Presbyterians trace their history to the 16th century and the Protestant Reformation. Our heritage, and much of what we believe, began with the French lawyer and theologian, John Calvin (1509-1564), whose writings crystallized much of the Reformed thought.
Calvin did much of his writing from Geneva, Switzerland. From there, the Reformed movement spread to other parts of Europe and the British Isles. Many of the early Presbyterians in America came from England, Scotland and Ireland. The first American Presbytery was organized at Philadelphia in 1706. The first General Assembly was held in the same city in 1789. The first Assembly was convened by the Rev. John Witherspoon, the only minister to sign the Declaration of Independence.
Presbyterian theological beliefs
Some of the principles articulated by John Calvin remain at the core of Presbyterian beliefs.
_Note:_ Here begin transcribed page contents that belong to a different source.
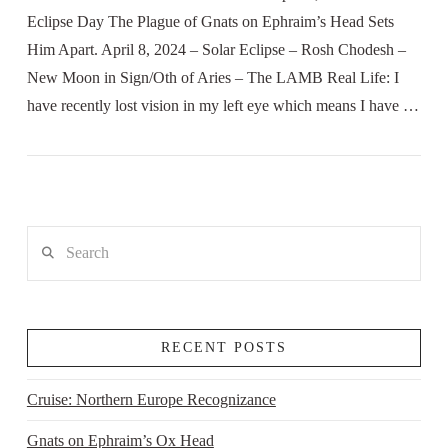
Eclipse Day The Plague of Gnats on Ephraim’s Head Sets
Him Apart. April 8, 2024 – Solar Eclipse – Rosh Chodesh –
New Moon in Sign/Oth of Aries – The LAMB Real Life: I
have recently lost vision in my left eye which means I have …
Search
RECENT POSTS
Cruise: Northern Europe Recognizance
Gnats on Ephraim’s Ox Head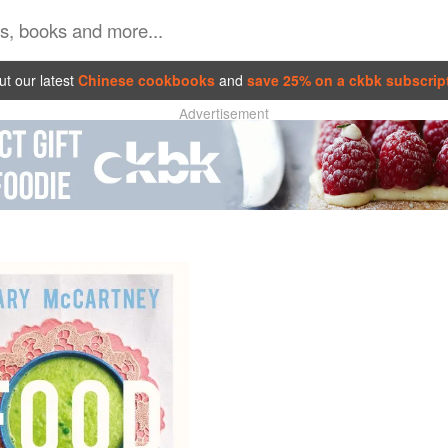
t our latest
Chinese cookbooks
and
save 25% on a ckbk subscrip
Advertisement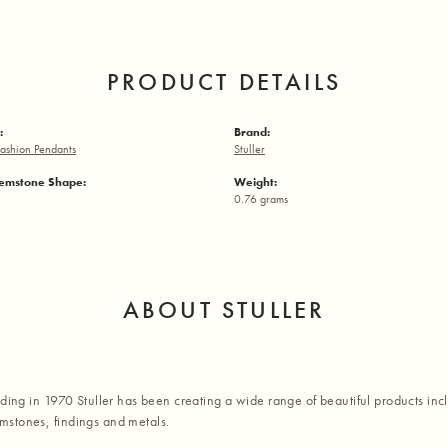
PRODUCT DETAILS
:
Brand:
ashion Pendants
Stuller
emstone Shape:
Weight:
0.76 grams
ABOUT STULLER
nding in 1970 Stuller has been creating a wide range of beautiful products inc
stones, findings and metals.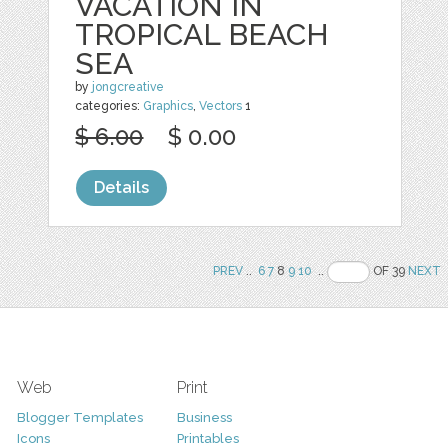
VACATION IN
TROPICAL BEACH
SEA
by
jongcreative
categories:
Graphics
,
Vectors
1
$ 6.00
$ 0.00
Details
PREV
..
6
7
8
9
10
..
OF 39
NEXT
Web
Print
Blogger Templates
Business
Icons
Printables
These central tenets are the sovereignty of God, the authority of the scripture, justification by grace through faith and the priesthood of all believers. What they mean is that God is the supreme authority throughout the universe. The Holy Scripture of the Old and New Testaments are the ultimate source of our knowledge about God and His purpose for humanity as well as the Church's authority in all matters of faith and practice. Our salvation (justification) through Jesus Christ is God’s generous gift to us and not the result of our own accomplishments. It is everyone’s job – ministers and lay people alike – to share this Good News with the whole world. That is also why the Presbyterian church is governed at all levels by a combination of clergy and laity, men and women alike. As Christians we are to be transformed through Christ and the power of the Holy Spirit working in our lives. Then we are to venture out of the safe confines of our church building and seek to bring God's light and love into a hurting and sometimes hostile world.